I have considered the future and it scares me a bit. If those people in leadership positions of both corporate America and our government are unable to make and handle the hard choices and correct the real problems, what kind of future do we as individuals and we as a country have to look forward to in the years to come?  

I realize this is a very pessimistic point of view and a very depressing thought as well. I try not to allow such thinking to influence me too much, but I have come to the conclusion that the only course of action would be to protect my investments as much as possible, be cautious when taking on any financial risks in relation to increased burden or investments, and always be aware and prepared for the worst, but try hard to not let that affect my happiness in the present. 

My response:

Your worry, in my opinion, is exactly why the free market can come to the rescue. Increased freedom and liberty in general, are the answer to your future concerns, and truly free markets, in particular. The free market thrives because needs are being met, and there is a free exchange of money for goods or services that rewards the suppliers for knowing what goods and services to provide and rewards the buyers by getting them exactly the goods and services they want and need.

But a free market does not need to be unregulated, rather the most effective market is appropriately and reasonably regulated. Reasonable regulations mean that market regulations are balanced correctly: neither too onerous for the suppliers nor too restrictive for the buyers. There must be true political freedom too, in order for economic freedom to be sustainable for the long-term.

Political freedom means that government:

1)    holds regular elections (we replace useless politicians),

2)    enforces a reasonable rule-of-law, and

3)    protects individual rights, including property rights.

When free markets are accompanied by meaningful individual rights and property rights and a tightly enforced, yet reasonable rule-of-law, then we will have a future worth anticipating. Such a happy prospect is only possible when a government exists based on blind enforcement of the rule-of-law, that is, justice is dispensed without respecting one’s name or station or level of income.

In my opinion, for you and millions of worried American citizens just like you, the best course of actions would be to do all things possible to enlarge the prospects of freedom and liberty in America. Then we citizens can revel in the wonders of the free market, which supply a constant stream of innovation for decades into the future.
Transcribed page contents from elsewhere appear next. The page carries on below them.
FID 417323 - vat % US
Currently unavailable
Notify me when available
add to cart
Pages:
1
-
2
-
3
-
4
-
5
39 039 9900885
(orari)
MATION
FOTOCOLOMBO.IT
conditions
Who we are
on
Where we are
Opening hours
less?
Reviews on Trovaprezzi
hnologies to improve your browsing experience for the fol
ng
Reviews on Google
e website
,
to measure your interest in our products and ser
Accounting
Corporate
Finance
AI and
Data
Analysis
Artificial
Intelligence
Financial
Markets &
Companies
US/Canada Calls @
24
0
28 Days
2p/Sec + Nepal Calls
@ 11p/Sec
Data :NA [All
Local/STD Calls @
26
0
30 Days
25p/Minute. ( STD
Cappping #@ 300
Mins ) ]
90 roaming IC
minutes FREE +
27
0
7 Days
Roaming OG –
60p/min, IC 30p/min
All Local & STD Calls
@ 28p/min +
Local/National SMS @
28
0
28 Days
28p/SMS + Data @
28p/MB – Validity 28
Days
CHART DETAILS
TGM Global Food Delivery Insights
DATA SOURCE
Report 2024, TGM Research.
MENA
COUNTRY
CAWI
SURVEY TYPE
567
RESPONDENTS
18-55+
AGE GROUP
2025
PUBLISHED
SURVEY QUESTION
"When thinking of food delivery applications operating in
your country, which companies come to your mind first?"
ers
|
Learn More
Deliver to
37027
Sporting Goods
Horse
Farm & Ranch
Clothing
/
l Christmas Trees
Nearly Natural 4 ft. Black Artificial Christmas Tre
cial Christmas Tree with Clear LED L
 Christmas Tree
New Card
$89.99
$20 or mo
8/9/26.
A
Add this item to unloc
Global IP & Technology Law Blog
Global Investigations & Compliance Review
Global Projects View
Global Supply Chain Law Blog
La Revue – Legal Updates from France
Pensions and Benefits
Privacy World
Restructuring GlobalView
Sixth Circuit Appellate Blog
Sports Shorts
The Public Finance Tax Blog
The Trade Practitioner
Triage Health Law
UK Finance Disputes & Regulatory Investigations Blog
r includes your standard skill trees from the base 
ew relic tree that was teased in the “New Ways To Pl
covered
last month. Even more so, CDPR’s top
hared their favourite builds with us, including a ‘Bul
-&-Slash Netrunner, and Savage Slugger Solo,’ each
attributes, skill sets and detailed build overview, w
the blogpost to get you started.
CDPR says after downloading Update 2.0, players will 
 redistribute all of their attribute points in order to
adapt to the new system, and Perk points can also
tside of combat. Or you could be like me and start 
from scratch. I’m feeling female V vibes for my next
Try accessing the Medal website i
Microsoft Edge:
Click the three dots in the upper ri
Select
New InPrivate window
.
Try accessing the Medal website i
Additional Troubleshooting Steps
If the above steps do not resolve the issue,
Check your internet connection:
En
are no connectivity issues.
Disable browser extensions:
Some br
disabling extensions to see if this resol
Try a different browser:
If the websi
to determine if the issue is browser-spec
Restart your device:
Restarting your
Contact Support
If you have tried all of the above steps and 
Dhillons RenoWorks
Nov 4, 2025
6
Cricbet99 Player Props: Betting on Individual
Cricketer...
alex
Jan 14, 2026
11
For example, consider the music industry. For years, even decades, the music industry tried hard to behave like a cartel, mostly successfully, creating an industry consisting of relatively few choices for music tunes, yet insisting we consumers buy the entire album for $15 or more in order for us to own the single tune we wanted.

Then with the advent of digital offerings, the few firms at the top grew further and further apart from their customers – to such an extent that by the 1990s they were suing their customers in court!

Why? How did this level of disconnect between supplier and consumer happen? In response to the heavy hand of the music cartel, music consumers were illegally downloading ‘free’ music, and not giving the music recording cartel their legal, though usurious cut – therefore something obviously had to be done.

The free market, in the guise of Apple, rode to the rescue. By 2001, Apple created both the iTunes digital store and the iPod and those two innovations made it both possible and easy to download music from the Internet to the iPod for $.99 a tune. Customers loved this option and the music industry was saved, mostly – with a heavy dose of Apple, of course.

Now, music creators also get a cut for being creative and music owners can own loads of relatively inexpensive music and carry the music around with them anywhere. Billions of tunes are purchased each year and owned one-by-one by consumers for less than a dollar each. How many billions of tunes have been downloaded from the iTunes store in the last 12 months? Is there a better example of the free market fixing a large problem?

The government need not intervene in determining price, whether $15 or 99 cents, but ought to enforce a reasonable rule-of-law across the board, thereby maintaining robust competition in the marketplace, allowing the price signal to be clearly heard by both buyers and sellers in the marketplace. Markets can prosper with the light touch of government regulation.

Long story short, for a happy future, you want and need as much freedom and liberty and property rights and free markets thriving as possible. Government intervention such as establishing price ceilings and price floors always mutes the price signal, mucking up the future and killing most of the options available.

Government is best when it acts as the referee of a reasonable rule-of-law, applying justice evenly and blindly, without regard to how much money the offender might contribute to a specific politician’s re-election campaign.